Learning to Sit Still
A look at how love is structured in society and alternative suggestions.
“Ball, milk, juice, mama, dada, more” and “mine” are all recognized as words primarily said by babies. Each word represents a specific want for a moment in time. None of these demands are regarded as selfish, or excessive when a child cannot form complete sentences. However, as we grow older we are taught to stifle our natural desires and possible needs. When we were young we had dreams of becoming James Bond and Wonder Woman, but as we grew we were convinced that a white picket fence with a couple of kids and a dog would be a better idea. For what purpose do we suppress those greater goals and replace them with routines? Mature love- stable, permanent, predictable, companionate but passionless, boring love (Kipnis 34). Oh the things we’ll do for love—even love we don’t have any fun being a part of. In this paper, I argue that love and boredom are not synonymous and do not need to go hand-in-hand by utilizing Laura Kipnis’ polemic, Against Love, and Audre Lorde’s essay, “Uses of The Erotic: The Erotic As Power,” to put forth renovated ideas of what love has the potential to be.
As love is structured in the couple form, there is a huge possibility of becoming bored. In fact, it is entirely implausible to not experience boredom in the couple form at some point in time. The importance we place on relationship stability as a society is to design marriage in such a way that people become criminally jaded by their relationships (Kipnis 191). In monogamous relationships people are supposed to fulfill all of their emotional and physical needs, but it is nearly impossible to find it all in one person. However, this is not the only way love can be structured.

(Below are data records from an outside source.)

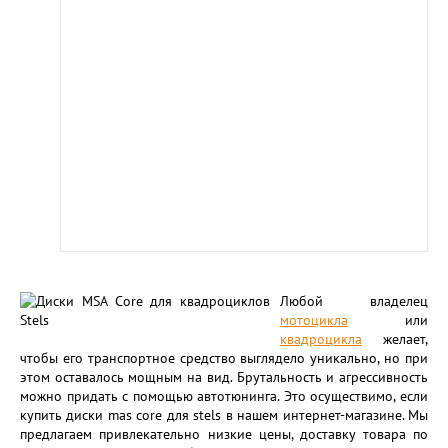
Любой владелец
мотоцикла
или
квадроцикла
желает,
чтобы его транспортное средство выглядело уникально, но при
этом оставалось мощным на вид. Брутальность и агрессивность
можно придать с помощью автотюнинга. Это осуществимо, если
купить диски mas core для stels в нашем интернет-магазине. Мы
предлагаем привлекательно низкие цены, доставку товара по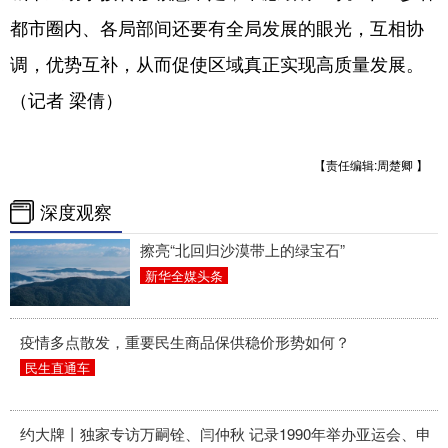
都市圈内、各局部间还要有全局发展的眼光，互相协
调，优势互补，从而促使区域真正实现高质量发展。
（记者 梁倩）
【责任编辑:周楚卿 】
深度观察
擦亮“北回归沙漠带上的绿宝石”
新华全媒头条
疫情多点散发，重要民生商品保供稳价形势如何？
民生直通车
约大牌丨独家专访万嗣铨、闫仲秋 记录1990年举办亚运会、申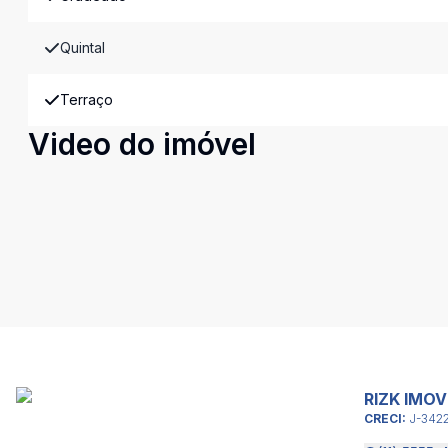
Quintal
Terraço
Video do imóvel
RIZK IMOV
CRECI:
J-342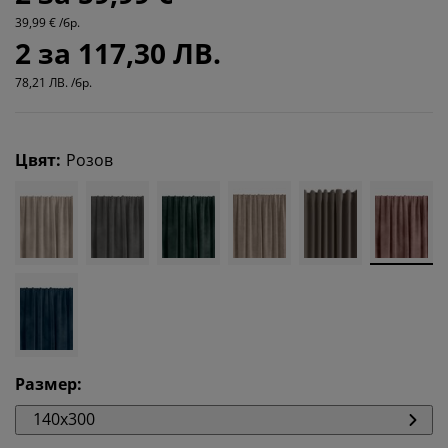
39,99 € /бр.
2 за 117,30 ЛВ.
78,21 ЛВ. /бр.
Цвят
:
Розов
Размер
:
140x300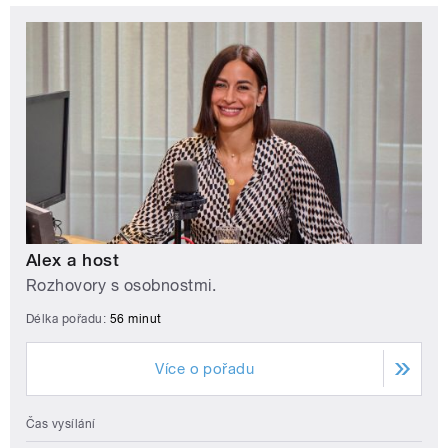
Alex a host
Rozhovory s osobnostmi.
Délka pořadu:
56 minut
Více o pořadu
Čas vysílání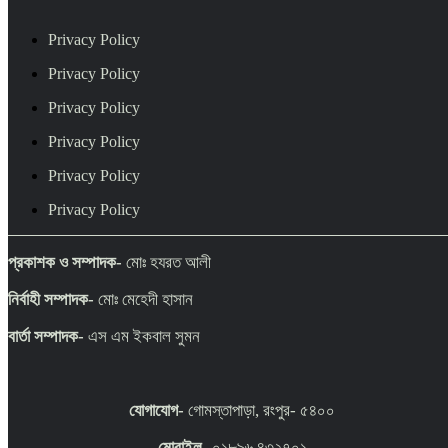
Privacy Policy
Privacy Policy
Privacy Policy
Privacy Policy
Privacy Policy
Privacy Policy
প্রকাশক ও সম্পাদক-
মোঃ হযরত আলী
নির্বাহী সম্পাদক-
মোঃ মেহেদী হাসান
বার্তা সম্পাদক-
এস এম ইকবাল সুমন
যোগাযোগ-
গোমস্তাপাড়া, রংপুর- ৫৪০০
মোবাইল
- ০১৮৯৬ ৪৩২৭০১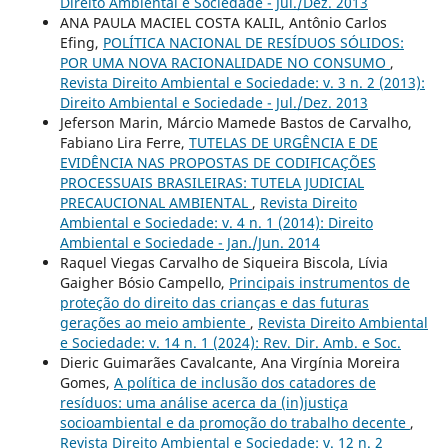
Direito Ambiental e Sociedade - Jul./Dez. 2013
ANA PAULA MACIEL COSTA KALIL, Antônio Carlos
Efing,
POLÍTICA NACIONAL DE RESÍDUOS SÓLIDOS:
POR UMA NOVA RACIONALIDADE NO CONSUMO
,
Revista Direito Ambiental e Sociedade: v. 3 n. 2 (2013):
Direito Ambiental e Sociedade - Jul./Dez. 2013
Jeferson Marin, Márcio Mamede Bastos de Carvalho,
Fabiano Lira Ferre,
TUTELAS DE URGÊNCIA E DE
EVIDÊNCIA NAS PROPOSTAS DE CODIFICAÇÕES
PROCESSUAIS BRASILEIRAS: TUTELA JUDICIAL
PRECAUCIONAL AMBIENTAL
,
Revista Direito
Ambiental e Sociedade: v. 4 n. 1 (2014): Direito
Ambiental e Sociedade - Jan./Jun. 2014
Raquel Viegas Carvalho de Siqueira Biscola, Lívia
Gaigher Bósio Campello,
Principais instrumentos de
proteção do direito das crianças e das futuras
gerações ao meio ambiente
,
Revista Direito Ambiental
e Sociedade: v. 14 n. 1 (2024): Rev. Dir. Amb. e Soc.
Dieric Guimarães Cavalcante, Ana Virgínia Moreira
Gomes,
A política de inclusão dos catadores de
resíduos: uma análise acerca da (in)justiça
socioambiental e da promoção do trabalho decente
,
Revista Direito Ambiental e Sociedade: v. 12 n. 2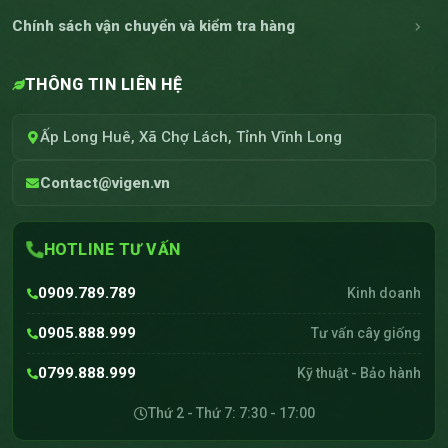
Chính sách vận chuyển và kiểm tra hàng
THÔNG TIN LIÊN HỆ
Ấp Long Huê, Xã Chợ Lách, Tỉnh Vĩnh Long
Contact@vigen.vn
HOTLINE TƯ VẤN
0909.789.789
Kinh doanh
0905.888.999
Tư vấn cây giống
0799.888.999
Kỹ thuật - Bảo hành
Thứ 2 - Thứ 7: 7:30 - 17:00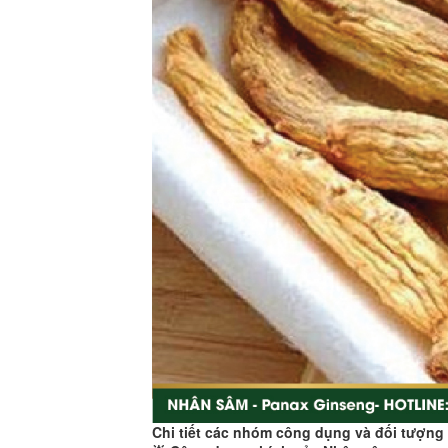
Chi tiết các nhóm công dụng và đối tượn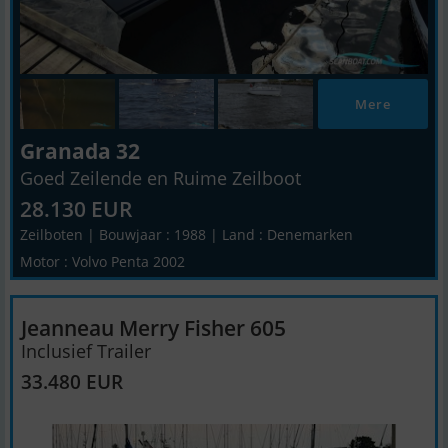
Mere
Granada 32
Goed Zeilende en Ruime Zeilboot
28.130 EUR
Zeilboten | Bouwjaar : 1988 | Land : Denemarken
Motor : Volvo Penta 2002
Jeanneau Merry Fisher 605
Inclusief Trailer
33.480 EUR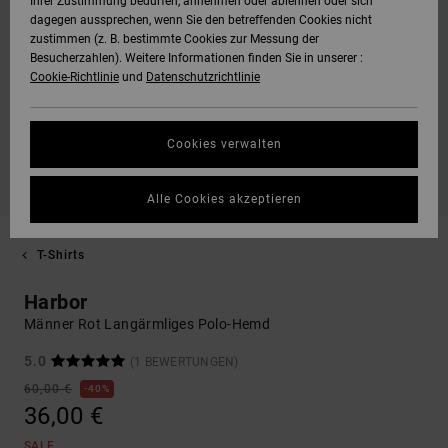
Ihrer Zustimmung bedürfen, annehmen oder ablehnen oder sich
dagegen aussprechen, wenn Sie den betreffenden Cookies nicht
zustimmen (z. B. bestimmte Cookies zur Messung der
Besucherzahlen). Weitere Informationen finden Sie in unserer :
Cookie-Richtlinie
und
Datenschutzrichtlinie
Cookies verwalten
Alle Cookies akzeptieren
T-Shirts
Harbor
Männer Rot Langärmliges Polo-Hemd
5.0
(1 BEWERTUNGEN)
60,00 €
40%
36,00 €
SALE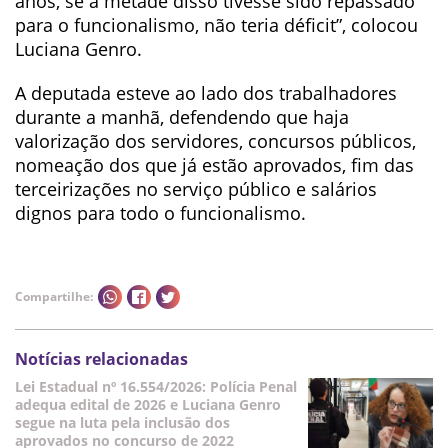
anos, se a metade disso tivesse sido repassado
para o funcionalismo, não teria déficit”, colocou
Luciana Genro.
A deputada esteve ao lado dos trabalhadores
durante a manhã, defendendo que haja
valorização dos servidores, concursos públicos,
nomeação dos que já estão aprovados, fim das
terceirizações no serviço público e salários
dignos para todo o funcionalismo.
Compartilhe:
Notícias relacionadas
Lei Estadual nº 16.554/2026: Polícia Penal
adequa edital de 2026 e Luciana Genro
segue na luta pela inclusão dos
aprovados no concurso de 2022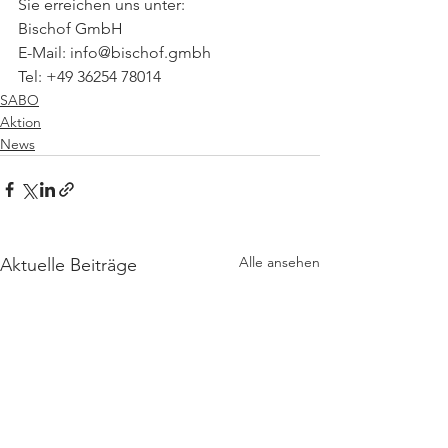
Sie erreichen uns unter:
Bischof GmbH
E-Mail: info@bischof.gmbh
Tel: +49 36254 78014
SABO
Aktion
News
Alle ansehen
Aktuelle Beiträge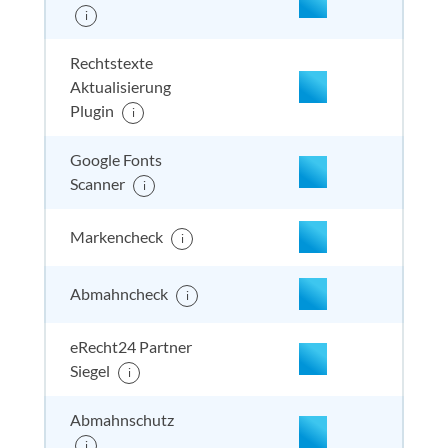
nicht enthalten
enthal
enthal
enthalten
i
Rechtstexte
Aktualisierung
Plugin
i
nicht enthalten
enthal
enthal
enthalten
Google Fonts
Scanner
i
Markencheck
i
Abmahncheck
i
eRecht24 Partner
enthalten
enthal
enthal
enthalten
Siegel
i
Abmahnschutz
i
enthalten
enthal
enthal
enthalten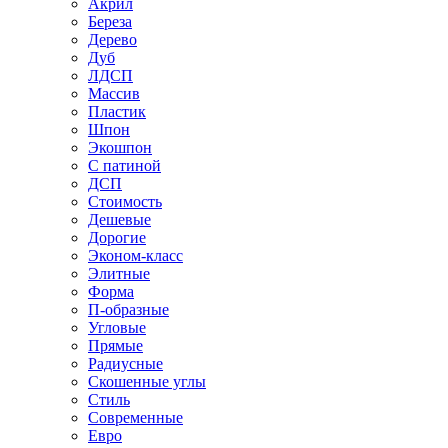
Акрил
Береза
Дерево
Дуб
ЛДСП
Массив
Пластик
Шпон
Экошпон
С патиной
ДСП
Стоимость
Дешевые
Дорогие
Эконом-класс
Элитные
Форма
П-образные
Угловые
Прямые
Радиусные
Скошенные углы
Стиль
Современные
Евро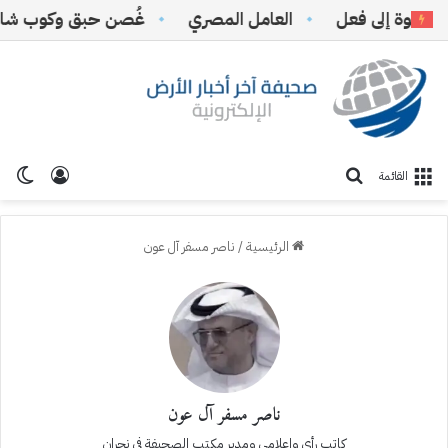
 فعل
‏العامل المصري
غُصن حبق وكوب شاي
(ال
تسجيل ا
الو
بحث عن
القائمة
الرئيسية
/
ناصر مسفر آل عون
ناصر مسفر آل عون
كاتب رأي وإعلامي ومدير مكتب الصحيفة في نجران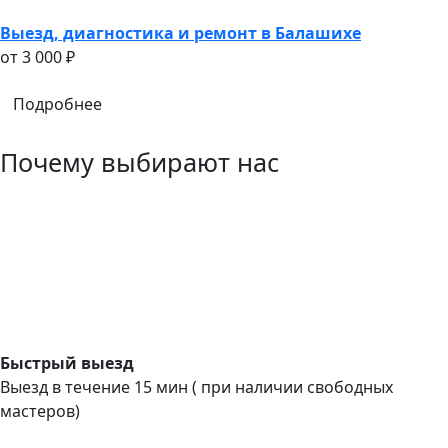
Выезд, диагностика и ремонт в Балашихе
oт 3 000 ₽
Подробнее
Почему выбирают нас
Быстрый выезд
Выезд в течение 15 мин ( при наличии свободных
мастеров)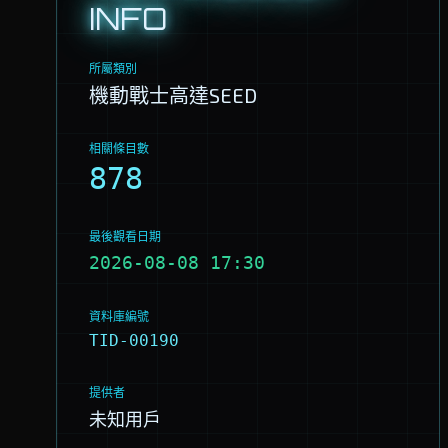
INFO
所屬類別
機動戰士高達SEED
相關條目數
878
最後觀看日期
2026-08-08 17:30
資料庫編號
TID-00190
提供者
未知用戶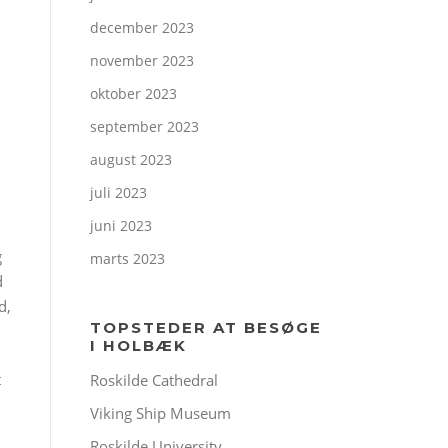
december 2023
november 2023
oktober 2023
september 2023
august 2023
juli 2023
juni 2023
g
marts 2023
d
d,
TOPSTEDER AT BESØGE
I HOLBÆK
t
Roskilde Cathedral
Viking Ship Museum
Roskilde University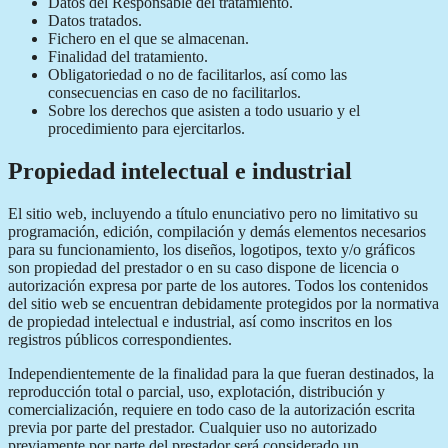
Datos del Responsable del tratamiento.
Datos tratados.
Fichero en el que se almacenan.
Finalidad del tratamiento.
Obligatoriedad o no de facilitarlos, así como las
consecuencias en caso de no facilitarlos.
Sobre los derechos que asisten a todo usuario y el
procedimiento para ejercitarlos.
Propiedad intelectual e industrial
El sitio web, incluyendo a título enunciativo pero no limitativo su
programación, edición, compilación y demás elementos necesarios
para su funcionamiento, los diseños, logotipos, texto y/o gráficos
son propiedad del prestador o en su caso dispone de licencia o
autorización expresa por parte de los autores. Todos los contenidos
del sitio web se encuentran debidamente protegidos por la normativa
de propiedad intelectual e industrial, así como inscritos en los
registros públicos correspondientes.
Independientemente de la finalidad para la que fueran destinados, la
reproducción total o parcial, uso, explotación, distribución y
comercialización, requiere en todo caso de la autorización escrita
previa por parte del prestador. Cualquier uso no autorizado
previamente por parte del prestador será considerado un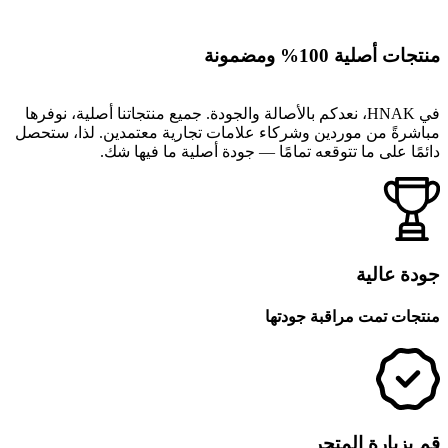
منتجات أصلية 100% ومضمونة
في HNAK، نعدكم بالأصالة والجودة. جميع منتجاتنا أصلية، نوفرها
مباشرةً من موردين وشركاء علامات تجارية معتمدين. لذا، ستحصل
دائمًا على ما تتوقعه تمامًا — جودة أصلية ما فيها شك.
جودة عالية
منتجات تمت مراقبة جودتها
قم بزيارة المتجر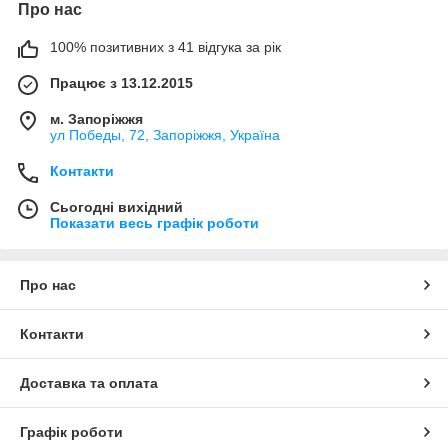
Про нас
100% позитивних з 41 відгука за рік
Працює з 13.12.2015
м. Запоріжжя
ул Победы, 72, Запоріжжя, Україна
Контакти
Сьогодні вихідний
Показати весь графік роботи
Про нас
Контакти
Доставка та оплата
Графік роботи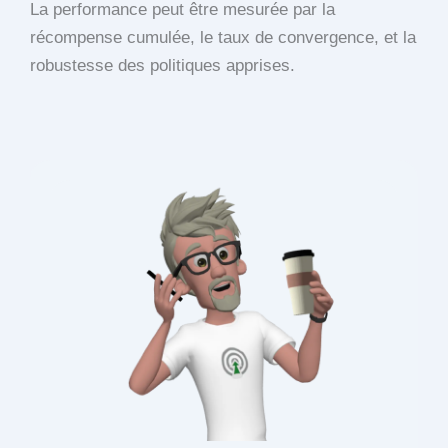
La performance peut être mesurée par la
récompense cumulée, le taux de convergence, et la
robustesse des politiques apprises.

How then could love be remade into something remotely enjoyable? Unfortunately, “we have been raised to fear the yes within ourselves” (Lorde 57), making it very difficult to relearn want, once so instinctual to us. Say we try adultery, but we are overcome with guilt? What about polygamy? Well our options are pretty slim. We’d be ecstatic about an open relationship, but not many people are into that… Why don’t more people think about love the same way we do? There are so many different types of love and we could never have two of the same, but for some reason our mates feel inferior when discourse of our cravings arise. “We social citizens have a constitutive lack of skill at changing things. Understandably—who gets any training at this?” (Kipnis 47).